VN-18 to VN-21:  Number of employed persons by age group

The values here are determined by

    • applying the propensity to be employed for each age group (VN-12 to VN-15), which the user can change to
    • the number of persons in each gender/age group (VN-8 to VN-11). These values are determined by the trend in the population’s age profile, which is a function of births, deaths, and migration and, therefore, not directly within the user’s control.

VN-22: Total Employed Persons

This is an important variable as the employed labour force is the economy’s ‘engine’. Productivity per worker also counts, but the underlying issue is the number of workers in the economy.

It is derived from the sum of employed persons by age (VN-18 to VN-21), determined by the number of persons in each age/gender segment (VN-9 to VN-12) and their propensity to be employed.  (VN-14 to VN17).

Note that the user can influence this variable by varying the Propensity to be employed (VN-14 to VN-17)

VN-23:  Employed per Household

This is the total employed (VN-22) divided by the number of households (VN-7).  The higher this is, the more wage earners the household has and, typically, the more affluent it is.

This is one reason why household incomes are not growing as fast in the more developed societies: They are older, and there are fewer additional workers in the household. Typically these older households are two or fewer persons.

VN-24:  Percent of Working Age who are Employed

The total employed (VN-22) is divided by the total working-age population (VN-13).

This gives a comparative measure (across countries) of the proportion of the working-age population that is productive.  The higher the percentage, the better.  It is a valuable measure of the economy’s ability to create employment opportunities.  Education is a crucial driver in terms of this.

VN-25:  Percent of Population Employed

This is the total employed (VN-22) divided by the total population (VN-5).

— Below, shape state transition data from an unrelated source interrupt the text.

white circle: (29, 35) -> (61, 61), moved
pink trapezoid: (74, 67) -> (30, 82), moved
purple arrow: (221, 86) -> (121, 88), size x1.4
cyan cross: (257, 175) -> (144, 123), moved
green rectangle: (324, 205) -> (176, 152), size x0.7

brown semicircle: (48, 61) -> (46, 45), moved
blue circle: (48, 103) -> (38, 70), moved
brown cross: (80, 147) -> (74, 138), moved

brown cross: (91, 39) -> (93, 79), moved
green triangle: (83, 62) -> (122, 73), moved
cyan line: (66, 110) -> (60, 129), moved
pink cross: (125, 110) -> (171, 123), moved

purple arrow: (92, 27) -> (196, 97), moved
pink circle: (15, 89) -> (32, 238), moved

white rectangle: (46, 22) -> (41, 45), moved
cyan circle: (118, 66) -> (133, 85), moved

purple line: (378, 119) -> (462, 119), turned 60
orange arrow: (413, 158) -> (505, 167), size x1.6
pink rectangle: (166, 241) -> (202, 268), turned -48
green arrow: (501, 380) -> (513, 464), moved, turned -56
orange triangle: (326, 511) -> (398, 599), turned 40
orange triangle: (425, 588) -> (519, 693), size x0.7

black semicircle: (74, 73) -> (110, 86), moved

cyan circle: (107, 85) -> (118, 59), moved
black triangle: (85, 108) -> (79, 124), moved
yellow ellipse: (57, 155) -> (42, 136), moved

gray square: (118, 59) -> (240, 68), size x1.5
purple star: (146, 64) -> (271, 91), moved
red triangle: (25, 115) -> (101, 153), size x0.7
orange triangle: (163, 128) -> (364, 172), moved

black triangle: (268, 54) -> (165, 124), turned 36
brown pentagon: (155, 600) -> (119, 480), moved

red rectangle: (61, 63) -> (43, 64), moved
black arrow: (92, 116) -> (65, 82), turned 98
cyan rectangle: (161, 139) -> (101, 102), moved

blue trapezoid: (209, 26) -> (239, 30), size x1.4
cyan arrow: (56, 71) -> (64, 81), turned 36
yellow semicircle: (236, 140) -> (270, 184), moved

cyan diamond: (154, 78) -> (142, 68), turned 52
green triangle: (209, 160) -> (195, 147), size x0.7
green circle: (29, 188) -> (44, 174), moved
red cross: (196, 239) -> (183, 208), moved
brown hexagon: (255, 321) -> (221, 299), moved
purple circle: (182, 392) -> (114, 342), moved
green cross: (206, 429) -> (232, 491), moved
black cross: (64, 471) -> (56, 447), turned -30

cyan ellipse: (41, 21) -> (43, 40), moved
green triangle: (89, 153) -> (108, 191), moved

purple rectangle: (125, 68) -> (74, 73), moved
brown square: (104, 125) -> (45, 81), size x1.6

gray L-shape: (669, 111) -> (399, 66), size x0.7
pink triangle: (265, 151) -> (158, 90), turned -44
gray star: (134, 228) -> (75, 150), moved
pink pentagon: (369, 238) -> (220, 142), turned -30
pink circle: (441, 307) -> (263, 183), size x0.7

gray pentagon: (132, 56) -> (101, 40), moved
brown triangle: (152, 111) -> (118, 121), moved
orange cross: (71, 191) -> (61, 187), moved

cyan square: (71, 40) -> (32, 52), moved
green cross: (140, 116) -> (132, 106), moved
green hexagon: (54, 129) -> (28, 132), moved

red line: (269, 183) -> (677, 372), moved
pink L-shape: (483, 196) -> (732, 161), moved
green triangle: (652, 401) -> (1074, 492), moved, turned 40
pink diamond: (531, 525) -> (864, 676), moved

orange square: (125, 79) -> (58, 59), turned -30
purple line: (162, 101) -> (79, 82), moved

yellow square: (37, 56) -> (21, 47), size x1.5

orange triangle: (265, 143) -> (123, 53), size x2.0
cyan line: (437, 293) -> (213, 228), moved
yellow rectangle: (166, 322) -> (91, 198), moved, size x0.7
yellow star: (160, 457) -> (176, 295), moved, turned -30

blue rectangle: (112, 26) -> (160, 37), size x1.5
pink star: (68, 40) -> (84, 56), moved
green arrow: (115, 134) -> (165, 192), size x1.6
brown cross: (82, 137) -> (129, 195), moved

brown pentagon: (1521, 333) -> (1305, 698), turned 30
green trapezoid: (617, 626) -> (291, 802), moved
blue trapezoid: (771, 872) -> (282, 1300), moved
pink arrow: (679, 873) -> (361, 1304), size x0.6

This gives a comparative measure (across countries) of the proportion of the population that is productive.  The higher the per cent, the better.

VN-26:  Dependency Ratio

While this is simply a derivative of the total population (VN-5) and total employed (VN-22), it is an important variable explaining the society’s capabilities.  It is calculated by subtracting the total employed population from the total population to get the total non-working population and dividing that by the total working population.

If it is below 1, there are more working people than non-working, and society has a lot of spending power per capita.  However, if it is substantially over 1 (say 1.5), then every worker is supporting themselves and 1.5 other persons.  – a total of 2.5 persons supported per wage earner.  That impacts the household’s spending power compared to a society where the workers are supporting themselves and perhaps less than one other person.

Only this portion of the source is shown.